In Python, we can find native parallelization instructions. This article will teach you how to dramatically speed up data preprocessing with just 3 lines of code.

By default, Python programs are single processes executed using a single CPU core. Most hardware has at least a dual-core processor. This means that without optimization, more than 50% of the computing power will be wasted during data preprocessing.

Fortunately, there are hidden features built into the Python library that allow us to take full advantage of the power of all CPU cores. Using Python’s concurrent.futures module, it takes only three lines of code to convert an ordinary program into one suitable for parallel processing by multi-core processors.

The standard method

Let’s take a simple example of having an image data set with tens of thousands of images in a single folder. In this case, we decided to use 1,000. We want to adjust all images to a 600×600 pixel resolution before they are passed to the deep neural network. Here’s the standard Python code you’ll often see on GitHub:

import glob
import os
import cv2


### Loop through all jpg files in the current folder 
### Resize each one to size 600x600
for image_filename in glob.glob("*.jpg"):
 ### Read in the image data
 img = cv2.imread(image_filename)

 ### Resize the image
 img = cv2.resize(img, (600, 600)) 
Copy the code

The above program follows the simple pattern you often see when working with data scripts:

  • 1. Start with a list of files (or other data) that you want to process.

  • 2. Process each data one by one using the for loop, and then run preprocessing on each iteration of the loop.

Let’s test the program on a folder with 1000 JPeGs and see how long it takes to run:

time python standard_res_conversion.py
Copy the code

On my Core I7-8700K 6-core CPU, the running time was 7.9864 seconds! On a high-end CPU like this, the speed seems unacceptable. Let’s see what we can do.

A faster way

To understand parallelization, suppose we need to perform the same task, such as driving 1000 nails into wood. If driving one takes a second, a person needs 1000 seconds to complete the task. A team of four takes 250 seconds.

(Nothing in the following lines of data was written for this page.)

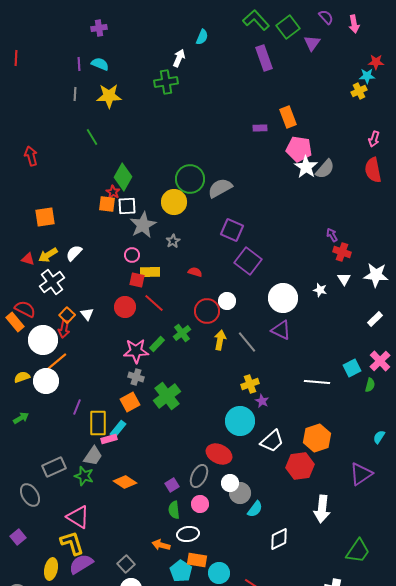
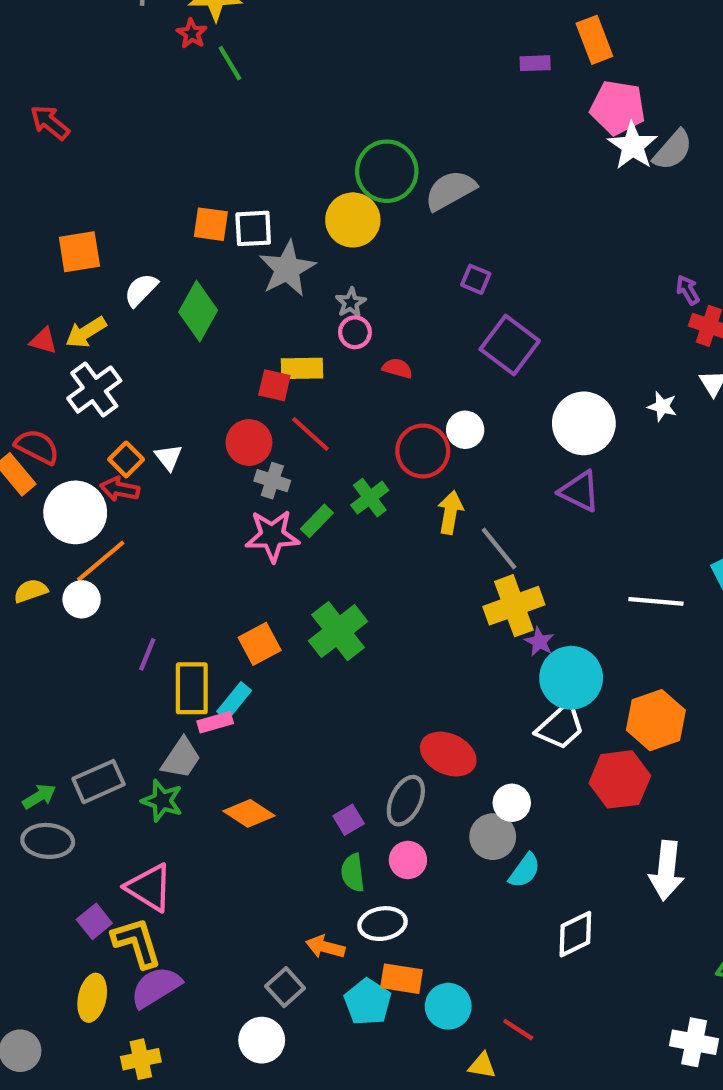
green line: (92, 137) -> (230, 63), moved
red arrow: (31, 156) -> (50, 122), turned -36
green diamond: (123, 177) -> (198, 311), moved
red star: (113, 192) -> (192, 33), moved
purple square: (232, 230) -> (476, 279), size x0.6
white semicircle: (74, 253) -> (141, 290), moved
pink circle: (132, 255) -> (355, 332), moved
red arrow: (64, 329) -> (120, 489), turned 90
gray line: (247, 342) -> (499, 548), moved
gray cross: (136, 377) -> (272, 481), moved
white circle: (46, 381) -> (82, 599), size x0.7
yellow cross: (250, 384) -> (514, 606), size x1.5
green arrow: (21, 418) -> (39, 796), moved
cyan circle: (240, 421) -> (571, 678), moved
white circle: (230, 483) -> (512, 803), moved
gray ellipse: (30, 495) -> (48, 841), turned -55
purple square: (18, 537) -> (94, 921), moved
gray square: (126, 564) -> (285, 987), moved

In our example of 1000 images, Python could do something similar:

  • Split the JPEG file list into 4 groups;

  • Run four separate instances of the Python interpreter;

  • Let each instance of Python process one of the four data groups;

  • The final result list is obtained by combining the results of the four processes.

The point of this approach is that Python does all the hard work for us. We just tell it which function we want to run, how many Python instances we want to use, and it takes care of the rest! It only takes three lines of code to change. Example:

import glob
import os
import cv2
import concurrent.futures


def load_and_resize(image_filename):
 ### Read in the image data
 img = cv2.imread(image_filename)

 ### Resize the image
 img = cv2.resize(img, (600, 600)) 


### Create a pool of processes. By default, one is created for each CPU in your machine.
with concurrent.futures.ProcessPoolExecutor() as executor:
 ### Get a list of files to process
 image_files = glob.glob("*.jpg")

 ### Process the list of files, but split the work across the process pool to use all CPUs
 ### Loop through all jpg files in the current folder 
 ### Resize each one to size 600x600
 executor.map(load_and_resize, image_files)
Copy the code

Take a line from the above code:

with concurrent.futures.ProcessPoolExecutor() as executor:
Copy the code

The more CPU cores you have, the more Python processes you start. Mine has six cores. The actual processing code is as follows:

executor.map(load_and_resize, image_files)
Copy the code

“Executor.map ()” takes as input the function you want to run and a list, each element of which is a single input to our function. Since we have 6 cores, we will be working on 6 items in this list at the same time!

If we run our program again with the following code:

time python fast_res_conversion.py
Copy the code

We were able to reduce the running time to 1.14265 seconds, which is a nearly six-fold increase in speed!

Note: There is some overhead in generating more Python processes and collating data between them, so the speed increase is not always so noticeable. But overall, the speed increase is impressive.

Is it always that fast?

If you have a list of data to work with and perform similar operations on each data point, using Python parallel pooling is a good choice. But sometimes that’s not the best solution. Data processed by parallel pools is not processed in any predictable order. If you have a special order for the results after processing, this method may not be for you.

The data you work with must also be of a type that Python can “cook up”. Fortunately, these designated categories are common. The following is from the Python official documentation:

  • None, True and False

  • Integers, floating – point numbers, complex numbers

  • String, byte, byte array

  • Contains only tuples, lists, collections, and dictionaries of selectable objects

  • Functions defined at the top level of a module (use def instead of lambda)

  • Built-in functions defined at the top level of a module

  • Classes defined at the top level of a module

  • Instances of such a Class whose __dict__ or __getState__ () call results are optional (see the “Pickling Class Instances” section).